Replacing the Old Crystal Ball with a New One

         Here's an informed piece that helped change our own thinking in several areas, including quantitative easing (QE).  So much so that coverage of the same material here would be tantamount to plagiarism, and, as these writers get paid in part by the 1,000 hits, potentially unfair to the author as well.  We'll just say that there's been a QE before in American history, and, like so far this year, theirs worked rather well for equity investors (by suspending the stock market cycle for a while), plus, with a little luck in the timing, their Feds managed to pull off an end game that made it all go away without complete catastrophe (though the author's not saying that part will happen again).  It's a long read, but well worth your perusal.  Onliest thing out there that isn't pure unadulterated seat-of-your-pants economic guesswork too.

         As ever, keep your eye on the income stream and not on the capital when navigating through a financial storm.

http://seekingalpha.com/article/1321721-here-s-what-happened-the-last-time-the-fed-owned-all-outstanding-treasuries

April 2, 2013

SOS


         Major commercial banks continue to gamble in a whacky 21st Century financial arena that nobody understands, least of all them.   Instead of shutting risky practices down, regulators are focusing on how to shut mismanaged banks down.  A paper co-authored by the FDIC and the Bank of England titled “Resolving Globally Active, Systemically Important, Financial Institutions” makes that abundantly clear.  An excerpt from the paper is shown below.

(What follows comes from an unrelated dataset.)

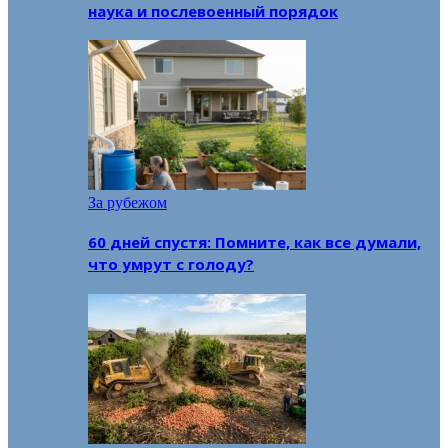
наука и послевоенный порядок
За рубежом
60 дней спустя: Помните, как все думали,
что умрут с голоду?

         In view of this, MacDougal recommends that subscribers sell all equity holdings in commercial banks and redeploy substantial savings and checking account balances somewhere else.  Your money is no longer safe in a major commercial bank.  Take the successful raid on wealth in Cyprus, where reports tell us the second largest bank on the island is getting shuttered and whales are taking a 40% haircut, as a chilling harbinger of blindsides to come.  Pour yourself an alcoholic beverage, and take a gander at the excerpt:

         “Under the strategies currently being developed by the U.S. and the U.K., the resolution authority could intervene at the top of the group. Culpable senior management of the parent and operating businesses would be removed, and losses would be apportioned to shareholders and unsecured creditors. In all likelihood, shareholders would lose all value and unsecured creditors should thus expect that their claims would be written down to reflect any losses that shareholders did not cover. Under both the U.S. and U.K. approaches, legal safeguards ensure that creditors recover no less than they would under insolvency.” (Note: “unsecured creditors” means depositors.)

         “It should be stressed that the application of such a strategy can be achieved only within a legislative framework that provides authorities with key resolution powers. The FSB Key Attributes have established a crucial framework for the implementation of an effective set of resolution powers and practices into national regimes. In the U.S., these powers had already become available under the Dodd-Frank Act. In the U.K., the additional powers needed to enhance the existing resolution framework established under the Banking Act 2009 (the Banking Act) are expected to be fully provided by the European Commission’s proposals for a European Union Recovery and Resolution Directive (RRD) and through the domestic reforms that implement the recommendations."